Feb. 28, 2004.
More could be lost in waiting


Ottawa—A Prime Minister who wrestles tirelessly with tough decisions now faces one that will determine his and his party's future.

Within weeks, Paul Martin must choose between asking volatile voters for their support before summer or waiting at least until fall in the faint hope that time will improve Liberal fortunes.

A quick glance at today's Ekos Research poll suggests the ruling party would risk its majority — perhaps power itself — in an early election and would be wise to wait.

But a careful second reading explains why Martin and backroom tacticians are inclined to put Liberal hegemony on the line no later than June.

While the numbers are better for the Liberals than they were a week ago — Canada's party of perpetual power is still hovering near its lowest point since the 1997 election and even without a leader the Conservatives are emerging as an alternative — they also reveal Liberal assets that will only grow in importance as voters move from expressing an easy opinion to casting an informed ballot.

Martin is weathering the current contracting scandal much better than his party.

The issues most likely to shape the coming campaign tilt in favour of the Liberals who, as usual, are sprawled across the centre of the political spectrum.

Despite his current troubles, despite a surprisingly shaky first few months in power, Martin stands almost alone as the country's first choice for prime minister.

And the issues that matter most — health care, competent economic management and job creation — are Liberal strengths, while those that concern Canadians less — ethics, accountability and taxes — are primarily the purview of opposition parties.

What all that means is that Liberals can proceed with what has always been their plan.

Believing their fall in public esteem is over and in the reasonable expectation of a positive response, they can ask the county to give a new prime minister a chance and a mandate.

So the odds now favour an election on the cusp between spring and summer. But the odds of calling an election and the odds of winning an election are not the same.
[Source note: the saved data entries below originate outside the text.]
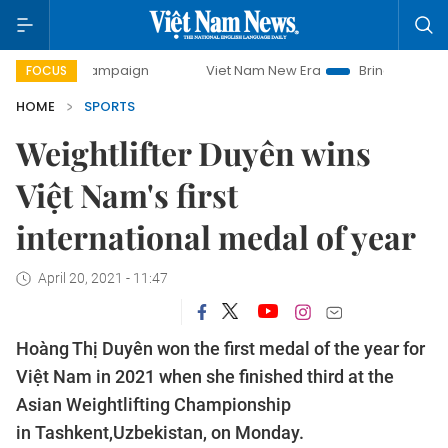
ay campaign
Viet Nam New Era
Bringing Resolutions to 
FOCUS
HOME
SPORTS
Weightlifter Duyên wins
Việt Nam's first
international medal of year
April 20, 2021 - 11:47
Hoàng Thị Duyên won the first medal of the year for
Việt Nam in 2021 when she finished third at the
Asian Weightlifting Championship
in Tashkent,Uzbekistan, on Monday.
To seize another majority — and anything less would humiliate Martin — Liberals must reverse what for them are dangerous trends. Along with their own recent slide, they must change the flow away from new thinking that a party other than Liberals could govern competently and the accompanying view that a minority government is in the national interest.

Much as it will annoy Westerners alienated by the federal fixation on central Canada, those substantial threats to the ruling party will again make Ontario and Quebec the coming campaign's focal point.

At current support levels, up to 30 Liberal seats are in jeopardy in Ontario while next door in Quebec a combination of the scandal and disappointment in Liberal Premier Jean Charest's performance is breathing new life into a Bloc Québécois that just weeks ago was moribund.

That presents the Prime Minister with a second significant problem. He must steady the badly shaken confidence of a party dominated by Ontario and Quebec MPs, many of whom face ruthless culling by armed and angry voters.

Into their ears Martin can whisper only that the best chance of returning to Ottawa is on his coattails, coattails that could be threadbare by fall. They would be wise to listen.

As the poll makes abundantly clear, after a static decade, the political plates are shifting. Driven more by spectacular Liberal failures than by notable opposition successes, increasingly fickle voters and can no longer be expected to routinely endorse what was beginning to look, feel and smell too much like one-party rule.

It would be foolhardy to believe that what promises to be a long, hot political summer won't reinforce those concerns and that sentiment.

There is nothing for Liberals but more pain lurking in public inquiries into the contracting scandals and the Maher Arar affair, as well as in the pending Supreme Court opinion on same-sex marriage.

Worse still, by fall the failings of a cabinet and administrative structure designed to showcase change rather than implement it will be obvious even to casual observers.

Lump all that together and reach the conclusion that time favours the opposition. Given enough of it, a Conservative party will have a platform as well as a new leader, Jack Layton and the NDP may find the traction they are mysteriously missing and both will have plenty more ammunition to use against a suddenly vulnerable incumbent.

Nervous Liberals will argue against gratuitously giving voters a chance to vent their fury. They will counsel caution, reminding Martin that there is little support for a spring election and that he has the luxury of waiting until fall, 2005.

Advisers close to the Prime Minister will make a more compelling case. In politics it's axiomatic that governments rarely gain public support in power and those who dither while credibility and opportunity erode pay a fancy price on election day.

Even so, Martin won't find this decision easy.

If he rushes into an election and voters prove as vengeful as talk-show callers, he won't be forgiven by a party that makes power its first, sometimes only, priority.

If he hesitates and Liberal prospects fall farther by autumn, his party and history will be equally savage.

That conundrum promises endless meetings and sleepless nights. But barring more bad news for his party, Martin will wake sometime in the month ahead certain that in waiting there is more to be lost than gained.